I’ve yet to see anyone successfully use Blender to render vast and believable (doesn’t have to be photorealistic) cloudscapes and skies to be rendered as equirectangular panoramas (please correct me if I am wrong).
I was looking into getting Vue Esprit 2015 with panoramic rendering plugin specifically to be able to render clouds, but I don’t seem to find any examples / training for that either.
So, I am looking for a solution to my problem - I need an ability to render equirectangular believable couldscapes and skies with alpha mask for clouds (or better yet just render clouds separately from skies).
Any ideas?
Thanks
P.S. By believable clouds I mean clouds that look closer to realistic ones and “wow” a person looking at it, not overly stylized or low poly clouds.
Strictly speaking, planets appear behind the atmosphere as well as behind the clouds.
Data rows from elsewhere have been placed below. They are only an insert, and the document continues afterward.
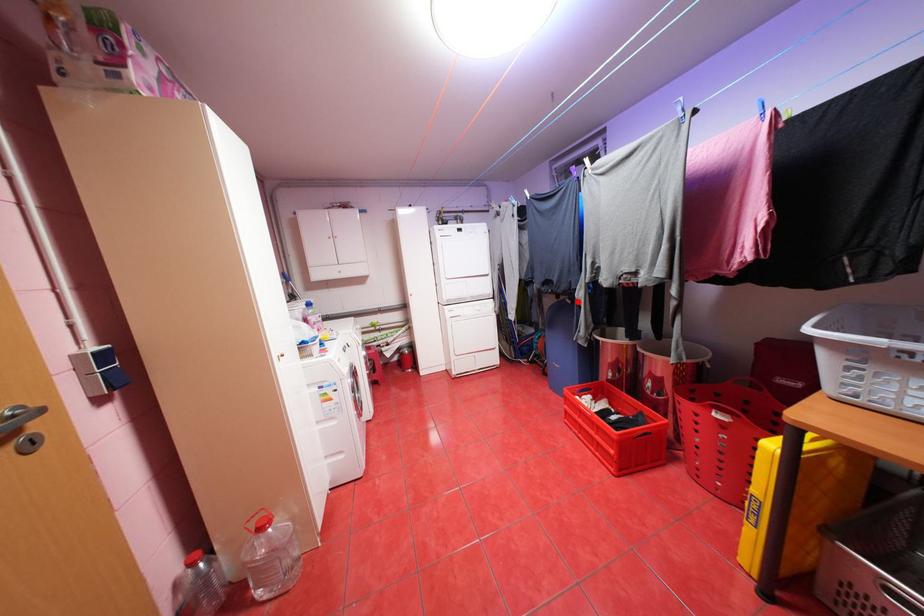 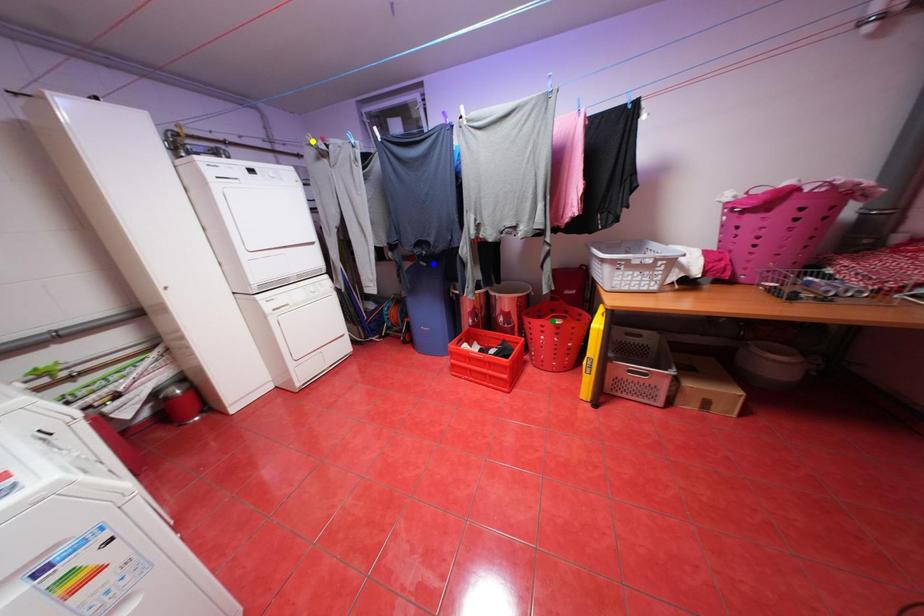 Question: I am providing you with two images of the same scene from different viewpoints. A red point is marked on the first image. You are given multiple points on the second image. In image 2, which mark is for the same physical point as the one in image 1?

Choices:
 (A) green point
 (B) yellow point
 (C) blue point

Answer: (C)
Think of the times you see the moon at daytime. The dark half of the moon appears to be the same blue as the sky. This can be achieved by placing the moon/planet over the sky image image using screen transparency. I’m not sure if this is what you want, but it can look really nice. But this doesn’t affect that you have to cut outthe clouds… can this be achieved by keying out the blues?
The edges of the clouds were picking up a little blue which was clashing with the replaced background, so I desaturated them for the mix. It was a quick and dirty test, so I’m sure there are more robust ways to go about this.
I’ve been using sky domes with vertex paint distribution maps feeding into cycles for clouds recently and been getting quite good results that render quickly. It leaves the non cloud areas transparent behind which I have my cycles sky texture but you could easily add in planets etc.
Issccp, it’s just something I’ve been trying. I like to try lots of different way of making clouds. its nothing fancy -
a well divided skydome
vertex paint the main clouds/ cloud masses onto the sky dome - this is what I meant by the distribution map.
use the vertex color at the start of your node chain and multiply with suitable noise controlled by a color ramp to give the cloud areas suitable cloud texture.
the distribution map is used to fac between the noise textured clouds and a transparent shader. Thus turning areas out with the painted areas transparent.
suitable painting blurring etc of the cloud distribution map gives hard or soft cloud areas.
the transparency allows the sky texture behind to show through.
thats the basics. It’s heavy on vertexes though compared to a simple sky dome but it renders fast. Actually many of the vortexes out with painted areas can be easily deleted once the desired sky distribution is reached.
ive been using this to try to get another method of making clouds exactly distributed where I want them and more control over cloud hard soft edges. I can post a blend if I’m not explaining it properly.